4D-DRESS: A 4D Dataset of Real-world Human Clothing with Semantic Annotations

Department of Computer Science, ETH Zurich

Dataset Overview. 4D-DRESS is the first real-world 4D dataset of human clothing, capturing 64 human outfits in more than 520 motion sequences. These sequences include a) high-quality 4D textured scans; for each scan, we annotate b) vertex-level semantic labels, thereby obtaining c) the corresponding garment meshes and fitted SMPL(-X) body meshes. Totally, 4D-DRESS captures dynamic motions of 4 dresses, 28 lower, 30 upper, and 32 outer garments. For each garment, we also provide its canonical template mesh to benefit the future human clothing study.

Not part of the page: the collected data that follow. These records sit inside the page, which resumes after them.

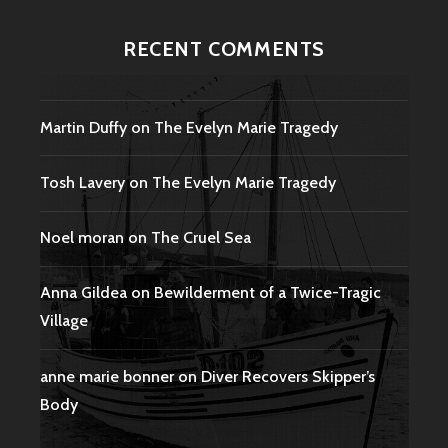
RECENT COMMENTS
Martin Duffy
on
The Evelyn Marie Tragedy
Tosh Lavery
on
The Evelyn Marie Tragedy
Noel moran
on
The Cruel Sea
Anna Gildea
on
Bewilderment of a Twice-Tragic
Village
anne marie bonner
on
Diver Recovers Skipper’s
Body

The studies of human clothing for digital avatars have predominantly relied on synthetic datasets. While easy to collect, synthetic data often fall short in realism and fail to capture authentic clothing dynamics. Addressing this gap, we introduce 4D-DRESS, the first real-world 4D dataset advancing human clothing research with its high-quality 4D textured scans and garment meshes. 4D-DRESS captures 64 outfits in 520 human motion sequences amounting to a total of 78k textured scans. Creating a real-world clothing dataset is challenging, particularly in annotating and segmenting the extensive and complex 4D human scans. To address this, we develop a semi-automatic 4D human parsing pipeline. We efficiently combine a human-in-the-loop process with automation to accurately label 4D scans in diverse garments and body movements. Leveraging precise annotations and high-quality garment meshes, we establish a number of benchmarks for clothing simulation and reconstruction. 4D-DRESS offers realistic and challenging data that complements synthetic sources, paving the way for advancements in research of lifelike human clothing.

Paper Video

4D Human Parsing Method

4D Human Parsing Method. We first render current and previous frame scans into multi-view images and labels. 3.1) Then collect multi-view parsing results from the image parser, optical flows, and segmentation masks. 3.2) Finally, we project multi-view labels to 3D vertices and optimize vertex labels using the Graph Cut algorithm with vertex-wise unary energy and edge-wise binary energy. 3.3) The manual rectification labels can be easily introduced by checking the multi-view rendered labels.

4D-DRESS Dataset Subjects

4D-DRESS captures 32 subjects with 64 real-world human outfits in more than 520 motion sequences and 78k scan frames.

4D-DRESS Dataset Contents

4D-DRESS provides each sequence with a) high-quality 4D textured scans in b) vertex-level semantic annotations, plus c) the corresponding multi-view captured images and rendered labels, as well as d) the extracted garments and fitted SMPL(-X) bodies.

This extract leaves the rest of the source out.